Welcome to Tay’s Bipolar Kitchen. Please have a seat at my table. As the name suggests, I have  Bipolar II Disorder and PTSD (non-Military). Since my teens, I have been dealing with my mental health. While my symptoms would vary in intensity over the years, things came to a head for me in 2015. The things I learned crawling out of that hole have laid the foundation for the person I am today. I’m living my best life in my forties! If you want to know more about my story, check out the “about us” page.

Why did I start Tay’s Bipolar Kitchen?

I started this blog to share my mental health wellness journey, in which my love of food and cooking played a big part. This blog will be part food blog, part journal, and part sharing skills, which have helped me immensely. There will be informational mental health posts via segments called Monthly Menu Talks and Care For You.

Welcome to My Table!

On the food side, I will share my recipes (recipes that are not my own, will be noted) through the Special of the Month, and other food and cooking-related content will be under Taysty Tips and Tay Tastes Things (again). In the future, there will be posts involving cooking techniques and methods, cooking tools and equipment, and more.
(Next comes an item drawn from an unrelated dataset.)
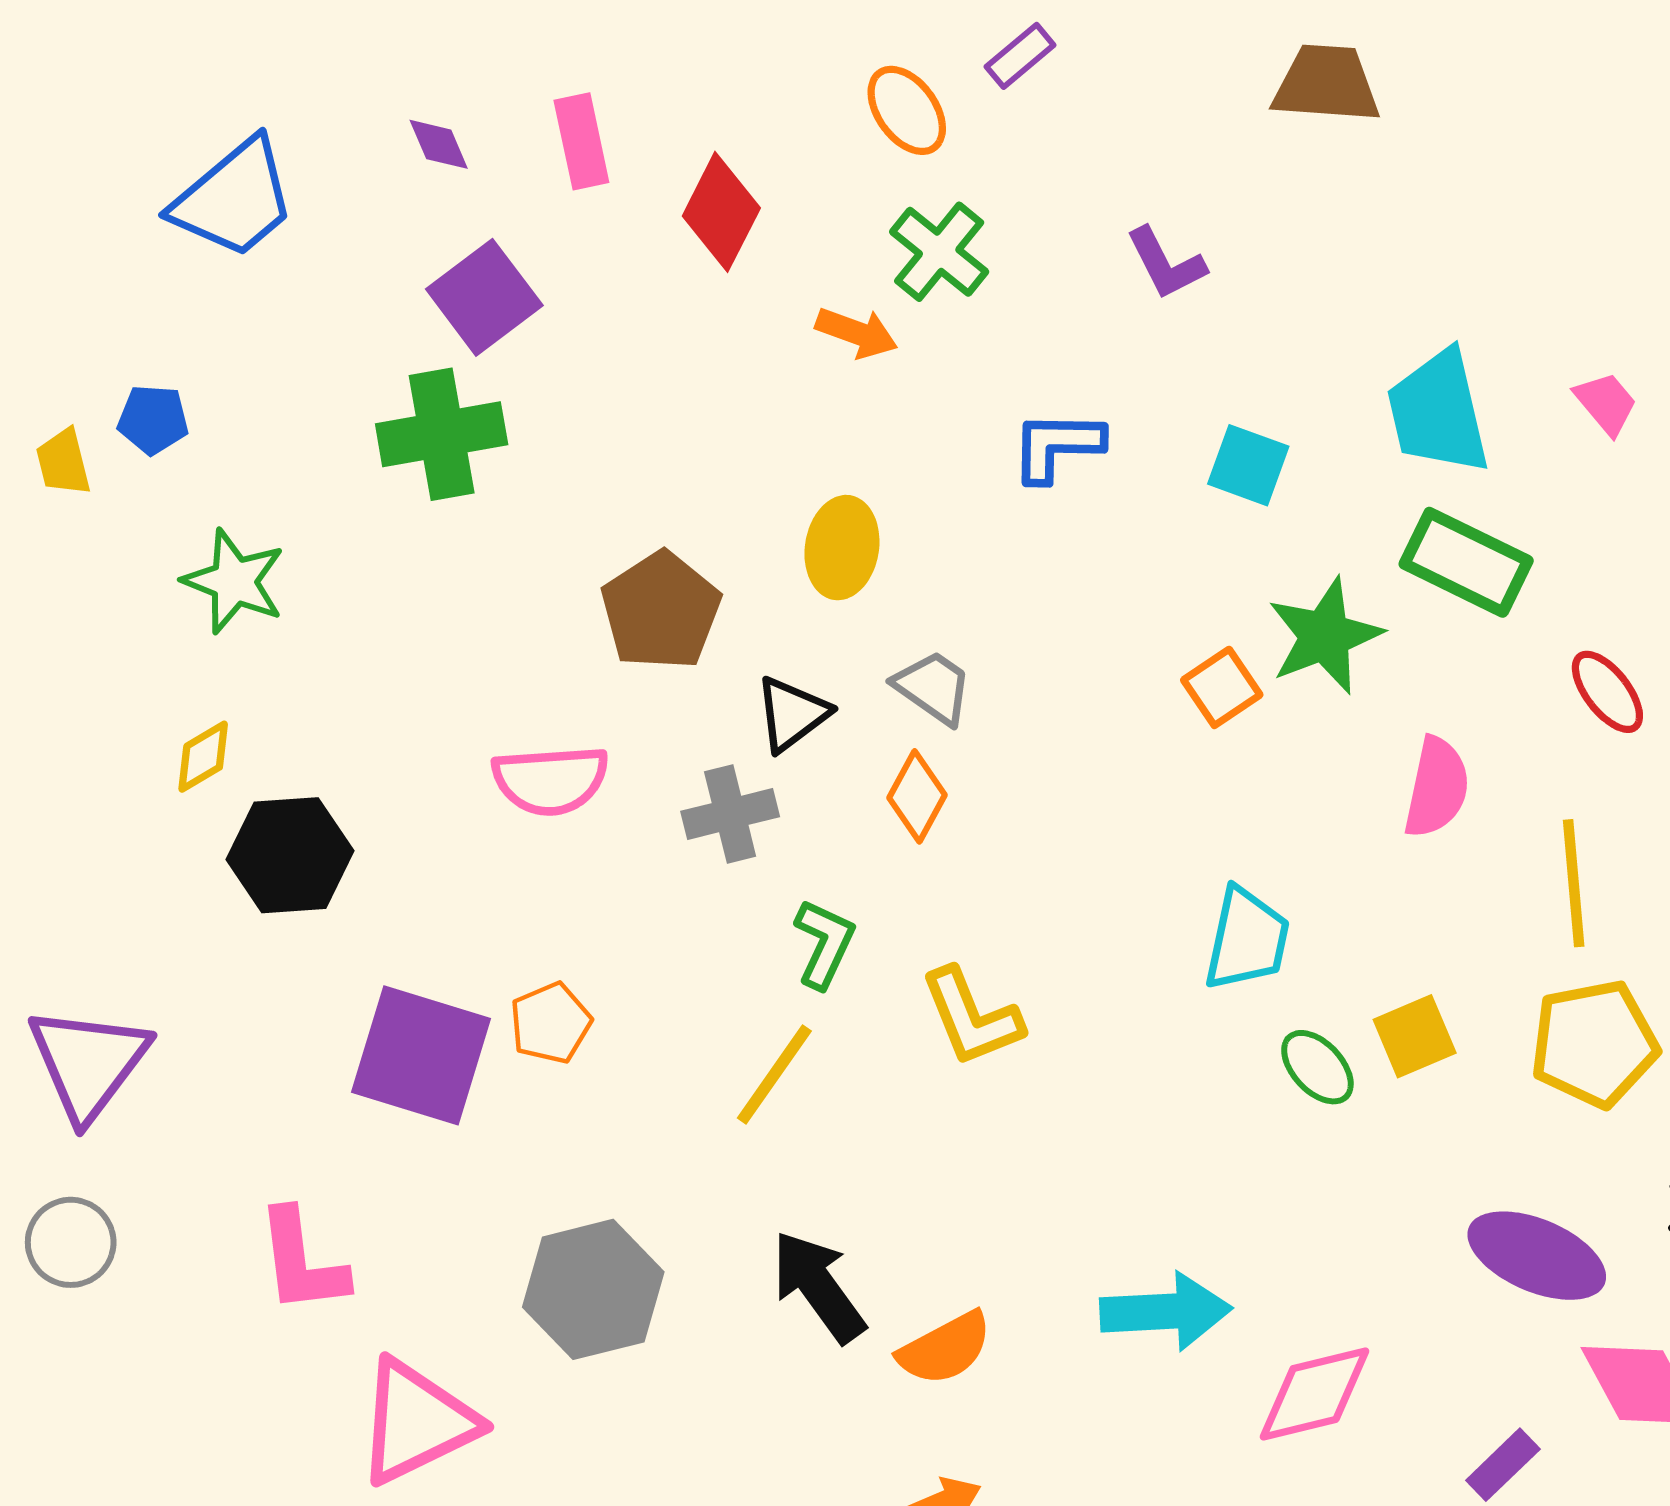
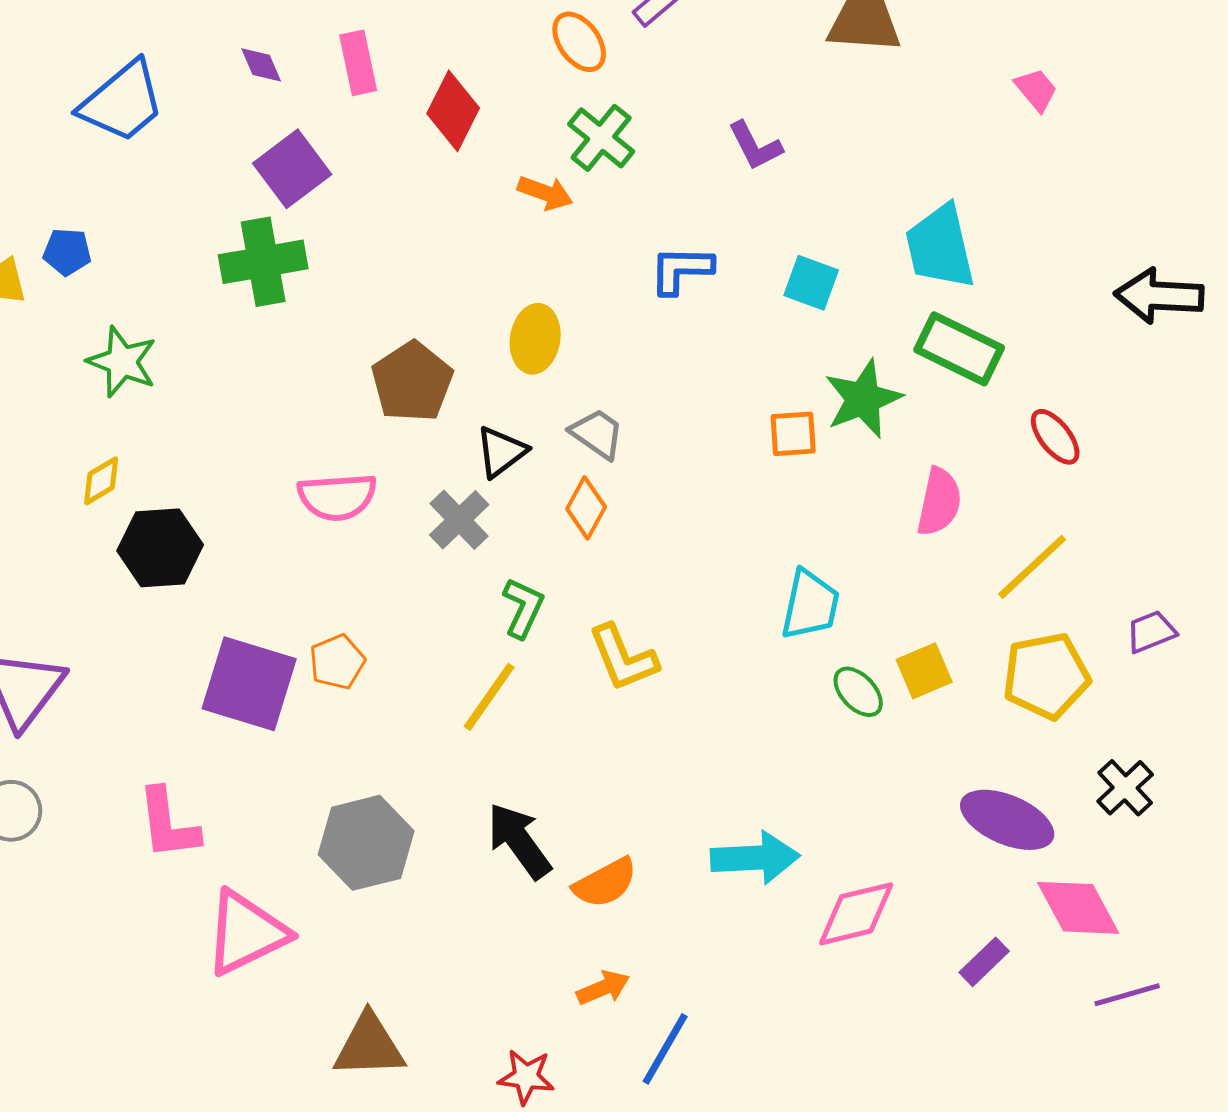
pink trapezoid: (1606, 403) -> (1036, 90), moved
orange square: (1222, 687) -> (793, 434), turned 30
gray cross: (730, 814) -> (459, 520), turned -30
yellow line: (1574, 883) -> (1032, 567), turned 52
At times, I’ll infuse my personal experiences and how I used different methods to make it out of the brier patch. I am not a licensed therapist. Please reach out to a professional or emergency room if you find yourself in a crisis.

My goal is to provide information and share experiences to show no one is alone with their struggles. I wish to combat the stigma associated with mental disorders and help people be open and honest about their mental health.  Please check out my trigger warning before you get started.   

Once again, welcome to my table. Have a seat. Let’s talk and get cooking!